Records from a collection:

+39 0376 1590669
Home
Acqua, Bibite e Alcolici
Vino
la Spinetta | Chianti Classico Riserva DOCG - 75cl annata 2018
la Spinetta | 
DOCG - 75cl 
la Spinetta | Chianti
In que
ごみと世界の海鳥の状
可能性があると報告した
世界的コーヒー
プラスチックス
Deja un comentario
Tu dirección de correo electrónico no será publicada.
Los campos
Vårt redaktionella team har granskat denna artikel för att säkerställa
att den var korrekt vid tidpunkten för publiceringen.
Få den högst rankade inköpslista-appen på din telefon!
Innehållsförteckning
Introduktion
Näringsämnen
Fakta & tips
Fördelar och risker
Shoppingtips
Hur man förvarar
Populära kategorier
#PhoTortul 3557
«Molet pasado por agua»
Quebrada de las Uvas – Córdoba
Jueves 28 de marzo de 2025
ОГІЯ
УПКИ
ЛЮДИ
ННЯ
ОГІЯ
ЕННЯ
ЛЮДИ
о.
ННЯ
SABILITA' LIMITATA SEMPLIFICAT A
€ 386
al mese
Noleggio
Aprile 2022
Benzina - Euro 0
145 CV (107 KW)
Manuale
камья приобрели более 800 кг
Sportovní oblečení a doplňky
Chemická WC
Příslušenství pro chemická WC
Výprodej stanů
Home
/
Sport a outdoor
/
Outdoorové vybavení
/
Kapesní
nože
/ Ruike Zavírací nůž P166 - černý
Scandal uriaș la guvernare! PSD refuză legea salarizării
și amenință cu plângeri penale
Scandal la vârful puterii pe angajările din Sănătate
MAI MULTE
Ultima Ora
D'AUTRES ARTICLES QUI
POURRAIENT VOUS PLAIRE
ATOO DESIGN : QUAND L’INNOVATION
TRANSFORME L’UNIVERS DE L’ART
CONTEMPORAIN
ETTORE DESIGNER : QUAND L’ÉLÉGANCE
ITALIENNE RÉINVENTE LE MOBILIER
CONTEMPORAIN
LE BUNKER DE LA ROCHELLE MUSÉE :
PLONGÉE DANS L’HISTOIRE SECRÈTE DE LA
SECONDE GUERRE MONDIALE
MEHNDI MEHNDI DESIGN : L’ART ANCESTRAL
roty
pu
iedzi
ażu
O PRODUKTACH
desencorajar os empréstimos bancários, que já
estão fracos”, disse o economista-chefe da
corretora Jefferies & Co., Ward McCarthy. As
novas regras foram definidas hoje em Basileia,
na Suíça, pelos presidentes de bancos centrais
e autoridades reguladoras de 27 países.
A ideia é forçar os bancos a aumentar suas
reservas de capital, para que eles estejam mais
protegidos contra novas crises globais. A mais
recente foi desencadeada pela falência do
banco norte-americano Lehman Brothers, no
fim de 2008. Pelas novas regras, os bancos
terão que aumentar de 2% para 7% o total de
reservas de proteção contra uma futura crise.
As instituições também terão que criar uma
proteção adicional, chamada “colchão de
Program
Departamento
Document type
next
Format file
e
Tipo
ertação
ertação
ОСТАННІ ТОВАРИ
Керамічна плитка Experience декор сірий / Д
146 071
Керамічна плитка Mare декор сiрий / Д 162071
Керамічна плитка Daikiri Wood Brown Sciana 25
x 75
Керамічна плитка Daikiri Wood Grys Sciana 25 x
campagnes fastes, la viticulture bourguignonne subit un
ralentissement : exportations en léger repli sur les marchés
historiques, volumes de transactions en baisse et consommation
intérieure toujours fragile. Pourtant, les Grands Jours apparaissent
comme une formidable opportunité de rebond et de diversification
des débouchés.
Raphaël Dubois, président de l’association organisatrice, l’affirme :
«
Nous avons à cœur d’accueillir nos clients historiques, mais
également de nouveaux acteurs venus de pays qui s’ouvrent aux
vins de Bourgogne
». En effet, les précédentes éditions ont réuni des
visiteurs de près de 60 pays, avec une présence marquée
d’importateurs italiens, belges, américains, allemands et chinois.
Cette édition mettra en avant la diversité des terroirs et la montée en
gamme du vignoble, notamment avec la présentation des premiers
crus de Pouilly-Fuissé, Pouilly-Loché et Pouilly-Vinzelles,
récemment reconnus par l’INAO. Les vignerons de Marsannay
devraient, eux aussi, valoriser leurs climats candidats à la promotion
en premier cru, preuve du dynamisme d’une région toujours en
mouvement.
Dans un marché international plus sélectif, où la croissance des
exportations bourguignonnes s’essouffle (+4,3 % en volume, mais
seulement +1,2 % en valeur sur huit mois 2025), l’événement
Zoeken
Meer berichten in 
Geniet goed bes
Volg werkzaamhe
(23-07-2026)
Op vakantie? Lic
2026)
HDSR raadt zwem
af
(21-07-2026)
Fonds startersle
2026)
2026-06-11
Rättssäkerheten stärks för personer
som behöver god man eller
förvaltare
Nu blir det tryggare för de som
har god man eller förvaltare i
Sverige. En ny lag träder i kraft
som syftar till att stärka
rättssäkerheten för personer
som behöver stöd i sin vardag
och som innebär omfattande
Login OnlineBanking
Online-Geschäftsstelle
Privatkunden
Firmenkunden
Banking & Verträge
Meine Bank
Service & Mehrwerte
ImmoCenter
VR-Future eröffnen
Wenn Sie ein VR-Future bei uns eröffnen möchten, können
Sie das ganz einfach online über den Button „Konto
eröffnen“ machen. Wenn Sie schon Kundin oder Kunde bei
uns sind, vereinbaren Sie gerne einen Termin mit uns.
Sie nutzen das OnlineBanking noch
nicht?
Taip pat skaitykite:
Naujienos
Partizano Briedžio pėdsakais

» ACTIVITY:
Work out how many lines above contain the word "Scandal". Give only the number.

» EXERCISE OUTPUT:
2